Ouiii… Donc en fait, il ne s’agit pas d’illustrer le passage du temps mais que la manière même dont je vais réaliser mon projet traduise ce passage. Par exemple, un artiste avait fait un feu dans une bibliothèque puis enlevé les rayonnages ; restait la silhouette des livres, incroyablement détaillée. C’est en gros ce qu’il faut faire si je comprends bien.
Alors comme je ne vais pas risquer de faire partir ma maison en flammes, je vais essayer de trouver quelque chose de plus modeste. D’abord, qu’est-ce que le temps exactement ? Comment définir le temps ?
D’après le Larousse (2001, oui mais bon, ça n’a pas dû beaucoup changer depuis) :
Durée dans laquelle se succèdent les évènements, les jours, les nuits, etc.
Mouais bon, on s’en fout.
D’après Wikipédia :
Le temps est un concept développé par l’être humain pour appréhender le changement dans le monde.
C’est déjà plus intéressant. Ça parle de concept, d’être humain mais surtout de moyen d’appréhender quelque chose et de changement. Bon, c’est vrai qu’il n’y avait pas vraiment besoin d’aller voir sur Wikipédia pour trouver le changement, mais bon.
Un moyen d’appréhender le changement, ça peut être une bonne piste : comment constate-t-on le changement ? Par la détérioration souvent, par la disparition ; ce qui nous mène à l’absence. Or, comment constater l’absence de quelque chose si cette chose n’a pas existé auparavant ? Il y a peut-être quelque chose à trouver dans cette idée du passage : quelque chose était là, mais ne l’est plus.
Idée : une scène ou une composition volontairement amputée (c’est-à-dire qu’il y a un trou dans la feuille) de certains de ses éléments. Par exemple : un collage représentant une scène où le protagoniste principal, qui doit avoir existé et être décédé (Martin Luther King en plein discours, je ne sais pas pourquoi je pense à ça mais ça peut avoir de la gueule), est privé de visage. Pourquoi pas un calque transparent portant un point d’interrogation ?
J’aime assez. Ça me semble séduisant et coller au sujet, mais j’ai besoin d’un peu de recul.
Le passage du temps peut également être observé par l’accumulation : au fil du temps, les choses se font de plus en plus nombreuses, une collection, la population mondiale, les cheveux sur la tête d’un bébé, les rides sur les joues d’un vieillard… Comment traduire cela plastiquement ?

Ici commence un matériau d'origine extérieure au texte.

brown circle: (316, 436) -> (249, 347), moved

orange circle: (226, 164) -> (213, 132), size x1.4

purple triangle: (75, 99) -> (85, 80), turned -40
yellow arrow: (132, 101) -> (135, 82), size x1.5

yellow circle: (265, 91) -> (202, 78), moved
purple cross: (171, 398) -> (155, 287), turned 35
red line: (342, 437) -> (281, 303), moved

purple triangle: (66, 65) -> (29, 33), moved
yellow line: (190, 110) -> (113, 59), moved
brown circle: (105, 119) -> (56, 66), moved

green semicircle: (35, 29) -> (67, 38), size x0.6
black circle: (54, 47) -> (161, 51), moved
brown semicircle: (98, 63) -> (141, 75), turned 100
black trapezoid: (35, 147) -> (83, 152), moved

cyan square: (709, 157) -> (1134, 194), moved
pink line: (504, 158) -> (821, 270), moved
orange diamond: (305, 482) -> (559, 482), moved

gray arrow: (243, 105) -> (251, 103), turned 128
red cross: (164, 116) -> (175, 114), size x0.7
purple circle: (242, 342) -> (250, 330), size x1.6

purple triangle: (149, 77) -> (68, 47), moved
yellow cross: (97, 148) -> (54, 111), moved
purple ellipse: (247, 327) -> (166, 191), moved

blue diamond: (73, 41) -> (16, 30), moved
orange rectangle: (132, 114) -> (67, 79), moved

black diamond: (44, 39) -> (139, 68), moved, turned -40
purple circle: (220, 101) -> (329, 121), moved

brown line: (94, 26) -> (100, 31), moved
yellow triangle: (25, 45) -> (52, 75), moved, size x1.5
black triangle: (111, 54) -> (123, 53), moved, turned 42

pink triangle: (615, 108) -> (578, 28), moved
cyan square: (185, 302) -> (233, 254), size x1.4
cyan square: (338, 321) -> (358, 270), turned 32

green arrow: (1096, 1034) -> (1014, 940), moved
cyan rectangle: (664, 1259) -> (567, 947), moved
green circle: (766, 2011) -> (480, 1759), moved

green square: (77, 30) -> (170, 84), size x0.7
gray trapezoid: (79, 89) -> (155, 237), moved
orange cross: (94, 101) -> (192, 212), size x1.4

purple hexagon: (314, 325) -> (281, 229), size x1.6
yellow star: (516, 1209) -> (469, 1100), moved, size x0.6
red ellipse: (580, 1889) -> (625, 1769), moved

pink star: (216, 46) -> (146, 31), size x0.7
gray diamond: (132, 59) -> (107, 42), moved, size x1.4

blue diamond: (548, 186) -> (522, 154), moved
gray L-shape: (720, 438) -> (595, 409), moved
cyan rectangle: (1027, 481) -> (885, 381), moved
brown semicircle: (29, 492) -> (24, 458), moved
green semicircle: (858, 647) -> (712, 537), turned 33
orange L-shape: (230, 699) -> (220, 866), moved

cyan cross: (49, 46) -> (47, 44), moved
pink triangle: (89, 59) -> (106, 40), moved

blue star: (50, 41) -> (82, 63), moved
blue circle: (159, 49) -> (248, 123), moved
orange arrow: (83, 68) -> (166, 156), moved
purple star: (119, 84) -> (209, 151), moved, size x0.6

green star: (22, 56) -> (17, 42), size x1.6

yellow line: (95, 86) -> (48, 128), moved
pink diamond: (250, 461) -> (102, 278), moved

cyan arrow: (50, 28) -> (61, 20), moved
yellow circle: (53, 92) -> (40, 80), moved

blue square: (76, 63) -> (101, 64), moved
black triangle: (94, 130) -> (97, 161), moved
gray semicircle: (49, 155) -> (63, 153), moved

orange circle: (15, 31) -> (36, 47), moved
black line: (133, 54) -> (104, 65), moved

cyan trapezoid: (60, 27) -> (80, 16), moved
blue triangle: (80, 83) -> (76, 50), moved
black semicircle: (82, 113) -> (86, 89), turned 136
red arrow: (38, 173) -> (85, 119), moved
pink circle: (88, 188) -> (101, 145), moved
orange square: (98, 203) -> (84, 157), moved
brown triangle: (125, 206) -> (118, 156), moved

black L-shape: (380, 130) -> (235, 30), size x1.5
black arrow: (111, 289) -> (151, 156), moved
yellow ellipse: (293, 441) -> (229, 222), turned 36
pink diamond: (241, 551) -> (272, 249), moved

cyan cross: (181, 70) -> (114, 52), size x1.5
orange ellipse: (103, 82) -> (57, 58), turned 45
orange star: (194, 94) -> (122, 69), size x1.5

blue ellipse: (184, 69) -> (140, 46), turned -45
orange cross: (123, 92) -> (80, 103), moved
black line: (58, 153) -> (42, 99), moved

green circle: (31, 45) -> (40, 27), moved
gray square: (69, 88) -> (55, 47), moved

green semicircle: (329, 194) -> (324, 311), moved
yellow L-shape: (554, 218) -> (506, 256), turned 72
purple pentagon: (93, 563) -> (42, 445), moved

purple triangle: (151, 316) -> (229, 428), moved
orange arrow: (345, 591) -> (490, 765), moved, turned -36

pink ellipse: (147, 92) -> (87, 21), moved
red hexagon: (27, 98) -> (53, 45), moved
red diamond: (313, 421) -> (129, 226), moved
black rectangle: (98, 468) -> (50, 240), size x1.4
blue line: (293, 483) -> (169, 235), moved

Idée : un dégradé de papier-calque : la partie gauche du format est quasi-transparente mais plus l’on se dirige vers la droite, plus les couches de papier s’accumulent et rendent le format opaque. On pourrait ajouter une courbe de couleur suivant l’évolution du dégradé, et donc pourquoi pas ne pas faire quelque chose de linéaire.
Bon… Ça ira pour l’instant. Je vais laisser décanter un petit peu, le temps de m’atteler à mon dossier de recherches et j’y reviendrai tout à l’heure.